When asked how long they had known each other, the two professors from the former Soviet Union laugh knowingly: “Since always,” they reply. They actually met in the late 1980s at a lecture on the restricted Burnside problem given by Zelmanov when Shumyatsky was still a pre-doctoral student.

Relationship with mathematics during childhood

Shumyatsky does not remember having a particular preference for mathematics during his childhood, “although I used to play chess, a game considered to be mathematical. So I have probably always been secretly in love with mathematics”. Zelmanov, however, admits that for a long time he has liked thinking about difficult mathematical problems. “I was lucky to have a very good maths teacher who encouraged and helped me. What is more, in the former Soviet Union, being a mathematics or physics teacher was the most prestigious option, ahead of being an actor or a sportsperson.”

Influence on their careers as mathematicians

Zelmanov remembers his teachers Shirshov and Bokut of the former Soviet Union. However, “I never met Malcev, but he also had a great influence on my work. And in the United States, I would say Jacobson.

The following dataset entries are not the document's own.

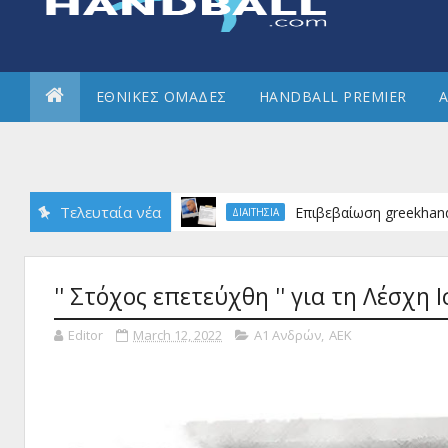
ΕΘΝΙΚΕΣ ΟΜΑΔΕΣ
HANDBALL PREMIER
Α
Τελευταία νέα
Ευκολα ο Ολυμπι
Α1 ΑΝΔΡΏΝ
'' Στόχος επετεύχθη '' για τη Λέσχη 
Editor
March 12, 2022
Α1 Ανδρών
,
ΑΕΚ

Jacobson was a colossus in our area of mathematics. I later became his official successor at Yale University. I moved into his study.” Shumyatsky admits that his teachers were not famous mathematicians, “but they were good teachers. One of the mathematicians who really influenced me was Brian Hartley, at that time a great expert in group theory. Now I reckon people probably won’t know much about his work. Efim's work has made quite an impact on me. My mathematical interests are very closely related to that.”

Choice of subjects to investigate

The two professors agree that everyone has “a list of difficult problems that accompany us throughout our lives”, but that, nevertheless, they cannot work on all of them “because the question is whether I have any possibilities”. Zelmanov stresses that “it is very important to choose a problem”, and underlines the importance of attending conferences like these. “At every conference, we listen to talks given by others, and perhaps unconsciously, we weigh them up, to see whether or not they can help us with the problems on our lists. We see what everyone else is interested in. Somehow, the interactions seem to find common interests. Sometimes it's also about personal chemistry: I like the talk, I like the person and I want to work with him/her”.

The future of mathematics

Zelmanov says, “Mathematics has never affected our daily lives as much as it does now. In a sense, we are entering the information revolution, which has its roots in mathematics and which emerged out of mathematics. Everyone understands this, which is why all students are required to take mathematics courses. So welcome to the bright future of mathematics”.